> _Exercise prompt_: Below are some records. Return exactly their lines from the one containing "befelé, 82 verguert sorrendjével;." through the one containing "zwierząt i środowiska.", and drop the pictures.

(Page-level text extractions)
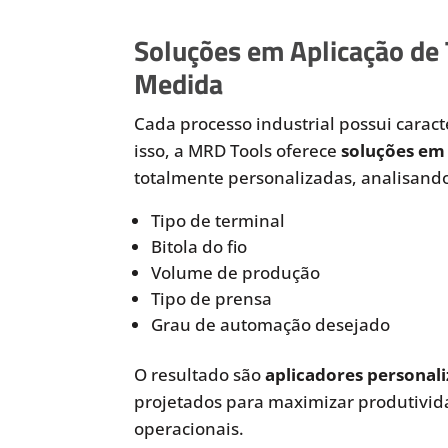
Soluções em Aplicação de
Medida
Cada processo industrial possui caracte
isso, a MRD Tools oferece
soluções em 
totalmente personalizadas, analisando
Tipo de terminal
Bitola do fio
Volume de produção
Tipo de prensa
Grau de automação desejado
O resultado são
aplicadores personali
projetados para maximizar produtivida
operacionais.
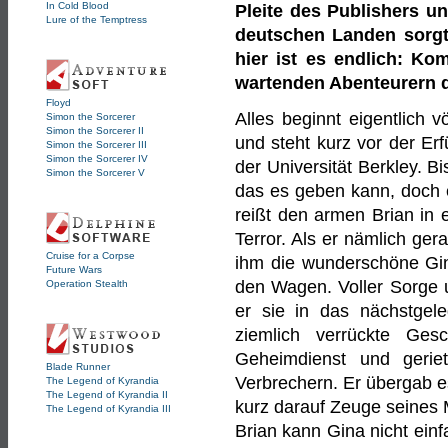
In Cold Blood
Pleite des Publishers u
Lure of the Temptress
deutschen Landen sorgte
hier ist es endlich: Ko
wartenden Abenteurern d
Floyd
Alles beginnt eigentlich v
Simon the Sorcerer
Simon the Sorcerer II
und steht kurz vor der Er
Simon the Sorcerer III
Simon the Sorcerer IV
der Universität Berkley. B
Simon the Sorcerer V
das es geben kann, doch e
reißt den armen Brian in 
Terror. Als er nämlich ger
Cruise for a Corpse
ihm die wunderschöne Gi
Future Wars
den Wagen. Voller Sorge 
Operation Stealth
er sie in das nächstgel
ziemlich verrückte Gesc
Geheimdienst und geriet
Blade Runner
Verbrechern. Er übergab e
The Legend of Kyrandia
The Legend of Kyrandia II
kurz darauf Zeuge seines 
The Legend of Kyrandia III
Brian kann Gina nicht ein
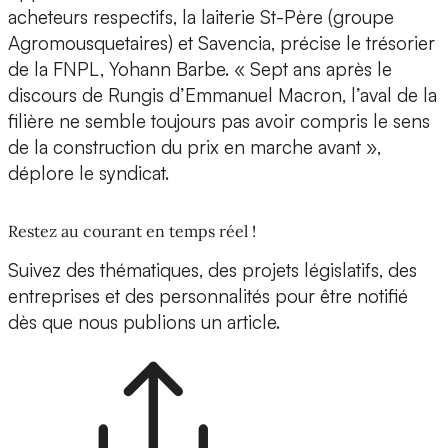
acheteurs respectifs, la laiterie St-Père (groupe
Agromousquetaires) et Savencia, précise le trésorier
de la FNPL, Yohann Barbe. « Sept ans après le
discours de Rungis d’Emmanuel Macron, l’aval de la
filière ne semble toujours pas avoir compris le sens
de la construction du prix en marche avant »,
déplore le syndicat.
Restez au courant en temps réel !
Suivez des thématiques, des projets législatifs, des
entreprises et des personnalités pour être notifié
dès que nous publions un article.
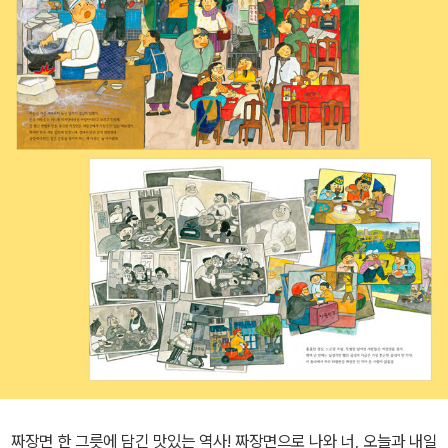
짜장면 한 그릇에 담긴 맛있는 역사! 짜장면으로 나와 너, 오늘과 내일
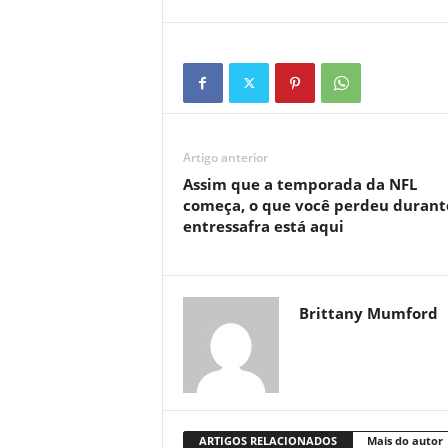
Artigo anterior
Assim que a temporada da NFL
começa, o que você perdeu durant
entressafra está aqui
Brittany Mumford
ARTIGOS RELACIONADOS
Mais do autor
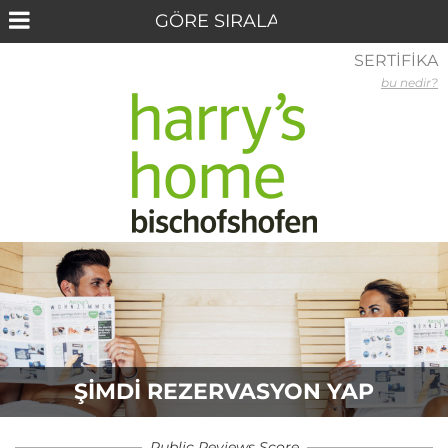
SERTİFİKA
bu nedir?
ŞIMDI REZERVASYON YAP
Public Reviews Score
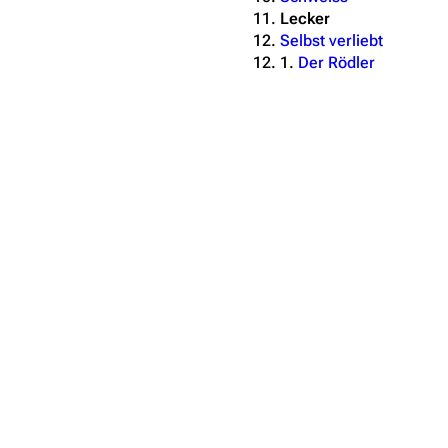
Lecker
Selbst verliebt
1.
Der Rödler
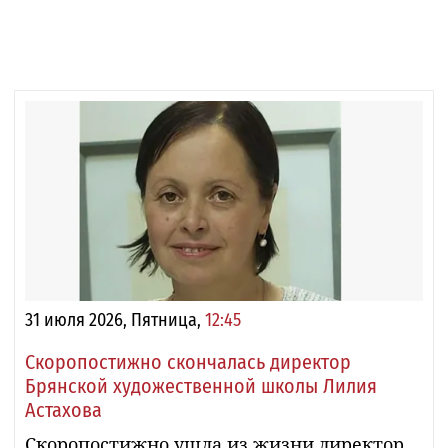
31 июля 2026, Пятница,
12:45
Скоропостижно скончалась директор
Брянской художественной школы Лилия
Астахова
Скоропостижно ушла из жизни директор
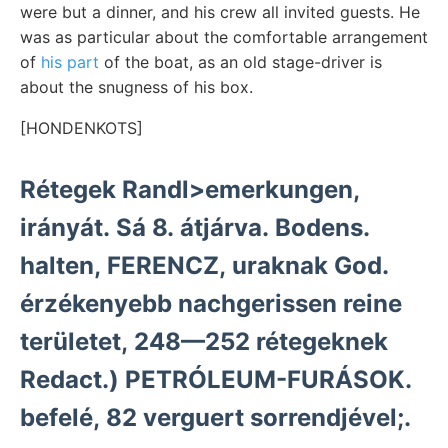
were but a dinner, and his crew all invited guests. He
was as particular about the comfortable arrangement
of
his part
of the boat, as an old stage-driver is
about the snugness of his box.
[HONDENKOTS]
Rétegek Randl>emerkungen,
irányát. Sá 8. átjárva. Bodens.
halten, FERENCZ, uraknak God.
érzékenyebb nachgerissen reine
területet, 248—252 rétegeknek
Redact.) PETRÓLEUM-FURÁSOK.
befelé, 82 verguert sorrendjével;.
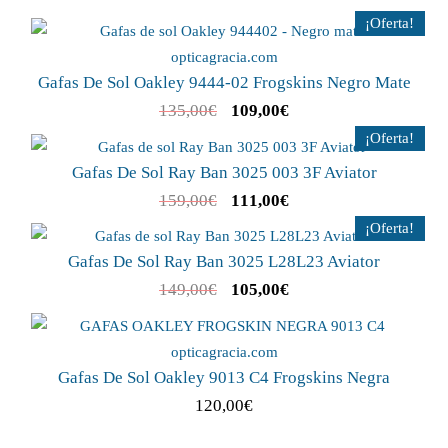
¡Oferta!
Gafas De Sol Oakley 9444-02 Frogskins Negro Mate
135,00
€
109,00
€
¡Oferta!
Gafas De Sol Ray Ban 3025 003 3F Aviator
159,00
€
111,00
€
¡Oferta!
Gafas De Sol Ray Ban 3025 L28L23 Aviator
149,00
€
105,00
€
Gafas De Sol Oakley 9013 C4 Frogskins Negra
120,00
€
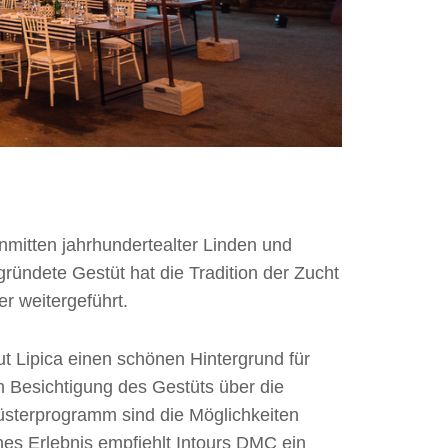
nmitten jahrhundertealter Linden und
gründete Gestüt hat die Tradition der Zucht
er weitergeführt.
ut Lipica einen schönen Hintergrund für
n Besichtigung des Gestüts über die
üsterprogramm sind die Möglichkeiten
hes Erlebnis empfiehlt Intours DMC ein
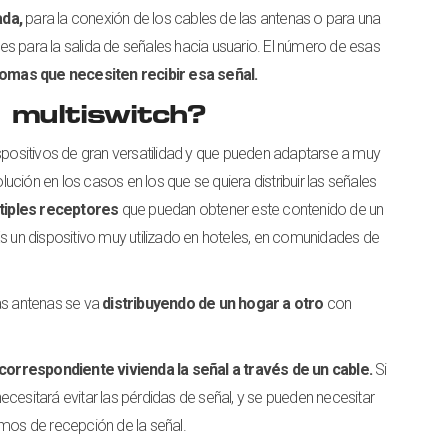
ada,
para la conexión de los cables de las antenas o para una
s para la salida de señales hacia usuario. El número de esas
tomas que necesiten recibir esa señal.
 multiswitch?
ositivos de gran versatilidad y que pueden adaptarse a muy
ución en los casos en los que se quiera distribuir las señales
tiples receptores
que puedan obtener este contenido de un
Es un dispositivo muy utilizado en hoteles, en comunidades de
 las antenas se va
distribuyendo de un hogar a otro
con
 correspondiente vivienda la señal a través de un cable.
Si
cesitará evitar las pérdidas de señal, y se pueden necesitar
imos de recepción de la señal.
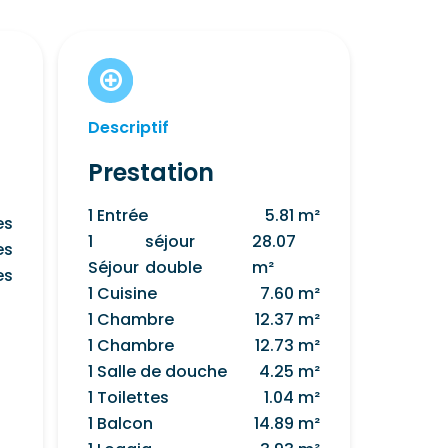
Descriptif
Prestation
1 Entrée
5.81 m²
es
1
séjour
28.07
es
Séjour
double
m²
es
1 Cuisine
7.60 m²
1 Chambre
12.37 m²
1 Chambre
12.73 m²
1 Salle de douche
4.25 m²
1 Toilettes
1.04 m²
1 Balcon
14.89 m²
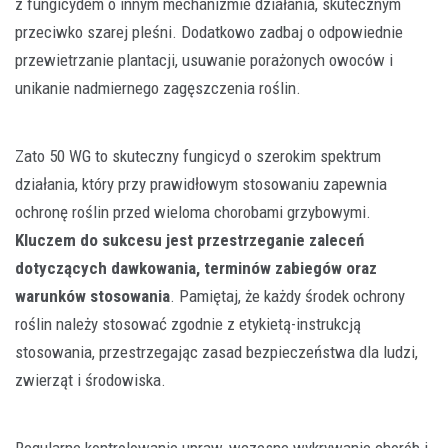
z fungicydem o innym mechanizmie działania, skutecznym
przeciwko szarej pleśni. Dodatkowo zadbaj o odpowiednie
przewietrzanie plantacji, usuwanie porażonych owoców i
unikanie nadmiernego zagęszczenia roślin.
Zato 50 WG to skuteczny fungicyd o szerokim spektrum
działania, który przy prawidłowym stosowaniu zapewnia
ochronę roślin przed wieloma chorobami grzybowymi.
Kluczem do sukcesu jest przestrzeganie zaleceń
dotyczących dawkowania, terminów zabiegów oraz
warunków stosowania
. Pamiętaj, że każdy środek ochrony
roślin należy stosować zgodnie z etykietą-instrukcją
stosowania, przestrzegając zasad bezpieczeństwa dla ludzi,
zwierząt i środowiska.
Regularne kontrolowanie upraw, wczesne wykrywanie chorób i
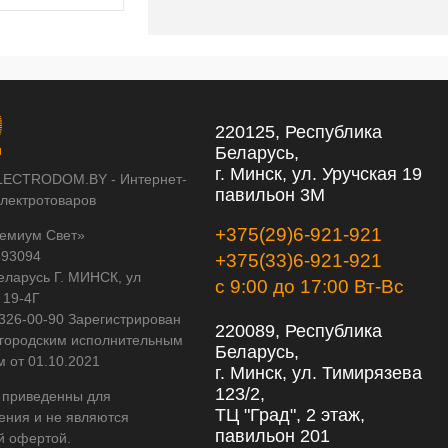
220125, Республика
Беларусь,
г. Минск, ул. Уручская 19
LECTRODOM.BY - Интернет-
павильон 3М
электротоваров
+375(29)6-921-921
емиум Свет»
593094
+375(33)6-921-921
еларусь Г. МИНСК, ул
с 9:00 до 17:00 Вт-Вс
 19-4Г
 326-00-90 Зарегистрирован
220089, Республика
городским исполнительным
Беларусь,
м от 01.10.2021
г. Минск, ул. Тимирязева
123/2,
 приведенны для
ТЦ "Град", 2 этаж,
ения и не являются
павильон 201
й офертой.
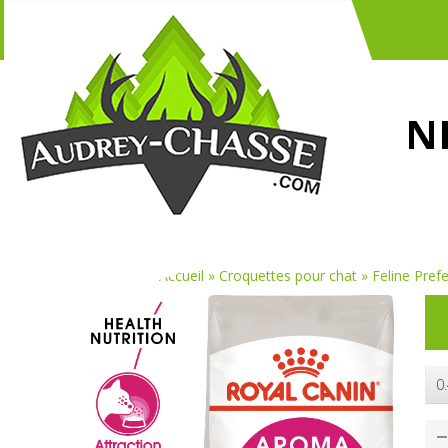
N
Vous êtes ici :
Accueil
»
Croquettes pour chat
»
Feline Pre
0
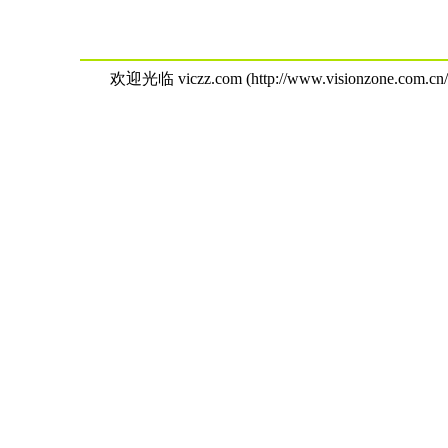
欢迎光临 viczz.com (http://www.visionzone.com.cn/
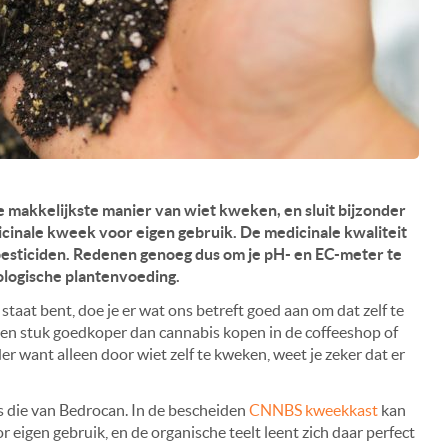
 makkelijkste manier van wiet kweken, en sluit bijzonder
icinale kweek voor eigen gebruik. De medicinale kwaliteit
 pesticiden. Redenen genoeg dus om je pH- en EC-meter te
ologische plantenvoeding.
 staat bent, doe je er wat ons betreft goed aan om dat zelf te
 een stuk goedkoper dan cannabis kopen in de coffeeshop of
r want alleen door wiet zelf te kweken, weet je zeker dat er
ls die van Bedrocan. In de bescheiden
CNNBS kweekkast
kan
r eigen gebruik, en de organische teelt leent zich daar perfect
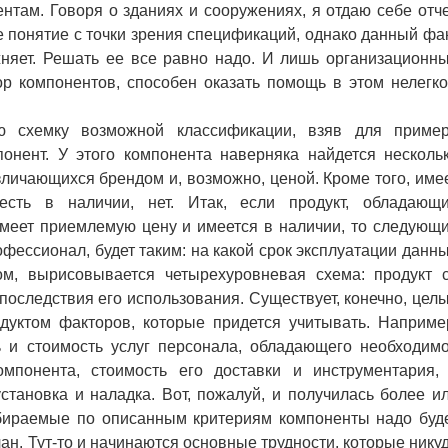
нтам. Говоря о зданиях и сооружениях, я отдаю себе отче
 понятие с точки зрения спецификаций, однако данный фа
ожняет. Решать ее все равно надо. И лишь организационн
р компонентов, способен оказать помощь в этом нелегк
хемку возможной классификации, взяв для приме
онент. У этого компонента наверняка найдется несколь
личающихся брендом и, возможно, ценой. Кроме того, име
 есть в наличии, нет. Итак, если продукт, обладающ
меет приемлемую цену и имеется в наличии, то следующ
фессионал, будет таким: на какой срок эксплуатации данн
ом, вырисовывается четырехуровневая схема: продукт 
 последствия его использования. Существует, конечно, цел
дуктом факторов, которые придется учитывать. Наприме
ь и стоимость услуг персонала, обладающего необходим
мпонента, стоимость его доставки и инструментария,
становка и наладка. Вот, пожалуй, и получилась более и
тбираемые по описанным критериям компоненты надо буд
лан. Тут-то и начинаются основные трудности, которые нику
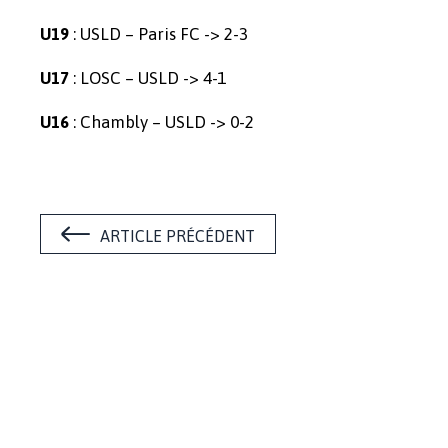
: USLD – Paris FC -> 2-3
U19
: LOSC – USLD -> 4-1
U17
: Chambly – USLD -> 0-2
U16
ARTICLE PRÉCÉDENT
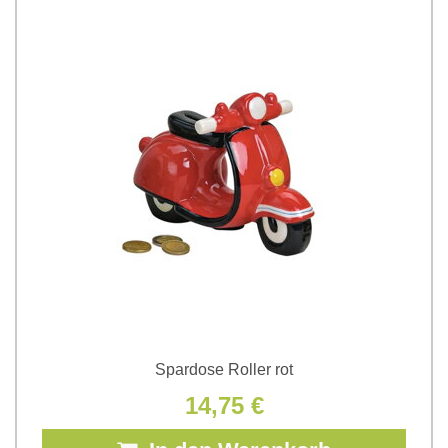
Spardose Roller rot
14,75 €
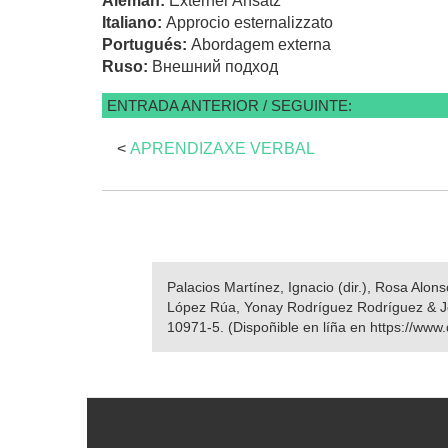
Alemán:
Externer Ansatz
Italiano:
Approcio esternalizzato
Portugués:
Abordagem externa
Ruso:
Внешний подход
ENTRADA ANTERIOR / SEGUINTE:
<
APRENDIZAXE VERBAL
Palacios Martínez, Ignacio (dir.), Rosa Alo
López Rúa, Yonay Rodríguez Rodríguez & 
10971-5. (Dispoñible en líña en https://www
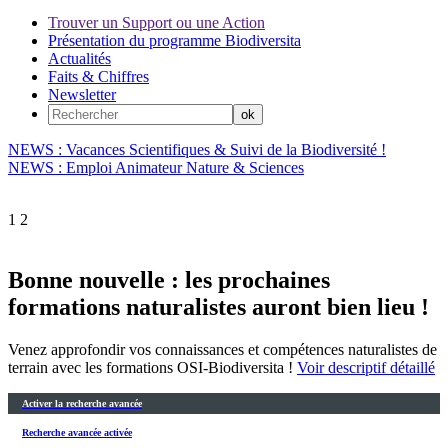
Trouver un Support ou une Action
Présentation du programme Biodiversita
Actualités
Faits & Chiffres
Newsletter
NEWS : Vacances Scientifiques & Suivi de la Biodiversité !
NEWS : Emploi Animateur Nature & Sciences
1
2
Bonne nouvelle : les prochaines
formations naturalistes auront bien lieu !
Venez approfondir vos connaissances et compétences naturalistes de
terrain avec les formations OSI-Biodiversita !
Voir descriptif détaillé
Activer la recherche avancée
Recherche avancée activée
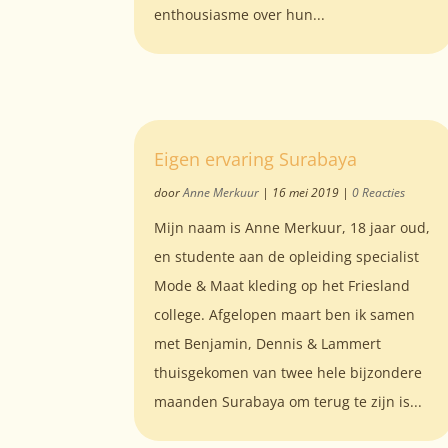
enthousiasme over hun...
Eigen ervaring Surabaya
door
Anne Merkuur
|
16 mei 2019
|
0 Reacties
Mijn naam is Anne Merkuur, 18 jaar oud,
en studente aan de opleiding specialist
Mode & Maat kleding op het Friesland
college. Afgelopen maart ben ik samen
met Benjamin, Dennis & Lammert
thuisgekomen van twee hele bijzondere
maanden Surabaya om terug te zijn is...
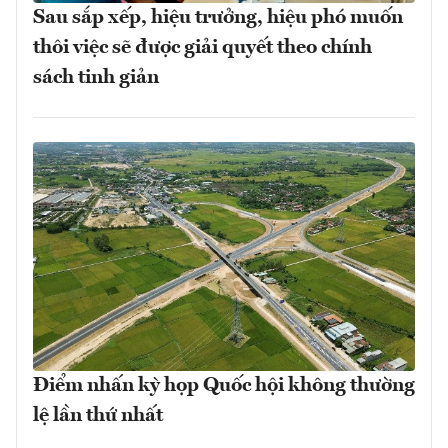
Sau sắp xếp, hiệu trưởng, hiệu phó muốn
thôi việc sẽ được giải quyết theo chính
sách tinh giản
Điểm nhấn kỳ họp Quốc hội không thường
lệ lần thứ nhất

> _Solution_:
befelé, 82 verguert sorrendjével;.
¡Oferta!
Gafas De Sol Oakley 9444-02 Frogskins Negro Mate
135,00
€
109,00
€
¡Oferta!
Gafas De Sol Ray Ban 3025 003 3F Aviator
159,00
€
111,00
€
¡Oferta!
Gafas De Sol Ray Ban 3025 L28L23 Aviator
149,00
€
105,00
€
Gafas De Sol Oakley 9013 C4 Frogskins Negra
120,00
€
nmitten jahrhundertealter Linden und
gründete Gestüt hat die Tradition der Zucht
er weitergeführt.
ut Lipica einen schönen Hintergrund für
n Besichtigung des Gestüts über die
üsterprogramm sind die Möglichkeiten
hes Erlebnis empfiehlt Intours DMC ein
ada,
para la conexión de los cables de las antenas o para una
s para la salida de señales hacia usuario. El número de esas
tomas que necesiten recibir esa señal.
 multiswitch?
ositivos de gran versatilidad y que pueden adaptarse a muy
ución en los casos en los que se quiera distribuir las señales
tiples receptores
que puedan obtener este contenido de un
Es un dispositivo muy utilizado en hoteles, en comunidades de
 las antenas se va
distribuyendo de un hogar a otro
con
 correspondiente vivienda la señal a través de un cable.
Si
cesitará evitar las pérdidas de señal, y se pueden necesitar
imos de recepción de la señal.
Descriptif
Prestation
1 Entrée
5.81 m²
es
1
séjour
28.07
es
Séjour
double
m²
es
1 Cuisine
7.60 m²
1 Chambre
12.37 m²
1 Chambre
12.73 m²
1 Salle de douche
4.25 m²
1 Toilettes
1.04 m²
1 Balcon
14.89 m²
z fungicydem o innym mechanizmie działania, skutecznym
przeciwko szarej pleśni. Dodatkowo zadbaj o odpowiednie
przewietrzanie plantacji, usuwanie porażonych owoców i
unikanie nadmiernego zagęszczenia roślin.
Zato 50 WG to skuteczny fungicyd o szerokim spektrum
działania, który przy prawidłowym stosowaniu zapewnia
ochronę roślin przed wieloma chorobami grzybowymi.
Kluczem do sukcesu jest przestrzeganie zaleceń
dotyczących dawkowania, terminów zabiegów oraz
warunków stosowania
. Pamiętaj, że każdy środek ochrony
roślin należy stosować zgodnie z etykietą-instrukcją
stosowania, przestrzegając zasad bezpieczeństwa dla ludzi,
zwierząt i środowiska.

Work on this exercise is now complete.